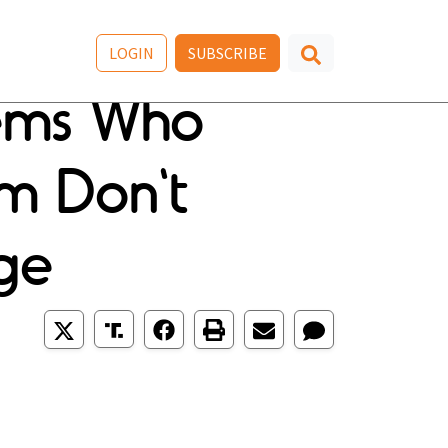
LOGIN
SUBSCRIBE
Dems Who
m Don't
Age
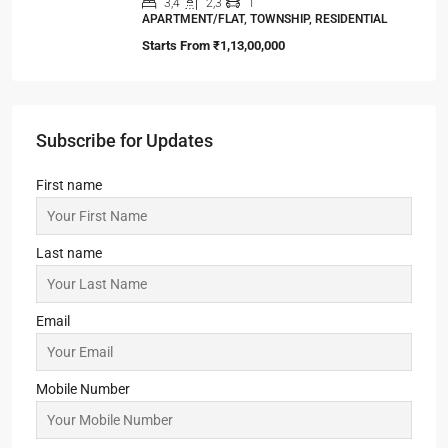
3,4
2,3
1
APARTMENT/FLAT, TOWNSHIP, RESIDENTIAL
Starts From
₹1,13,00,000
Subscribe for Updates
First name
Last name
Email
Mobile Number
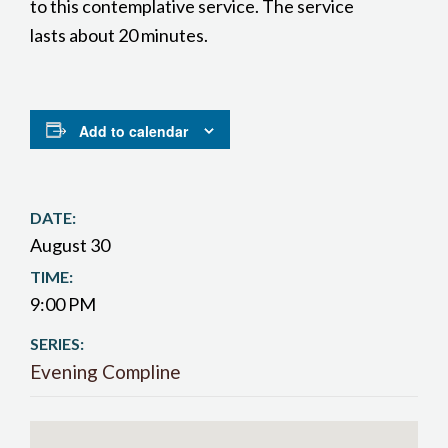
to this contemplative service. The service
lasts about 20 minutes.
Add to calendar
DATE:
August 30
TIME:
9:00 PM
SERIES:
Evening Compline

* * *

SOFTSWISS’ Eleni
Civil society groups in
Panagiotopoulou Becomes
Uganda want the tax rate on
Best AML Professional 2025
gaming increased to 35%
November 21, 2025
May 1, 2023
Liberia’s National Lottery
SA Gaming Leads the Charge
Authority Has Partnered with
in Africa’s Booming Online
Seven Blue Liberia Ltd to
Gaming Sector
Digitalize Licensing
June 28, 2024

...

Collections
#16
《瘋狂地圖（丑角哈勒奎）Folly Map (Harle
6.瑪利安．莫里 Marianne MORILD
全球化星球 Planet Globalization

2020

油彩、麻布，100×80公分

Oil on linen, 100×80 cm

◆ **Task goal**
Go through the listing above, and whenever a line holds the word "Liberia", copy it.

◆ **Solution to this task**
Liberia’s National Lottery
Seven Blue Liberia Ltd to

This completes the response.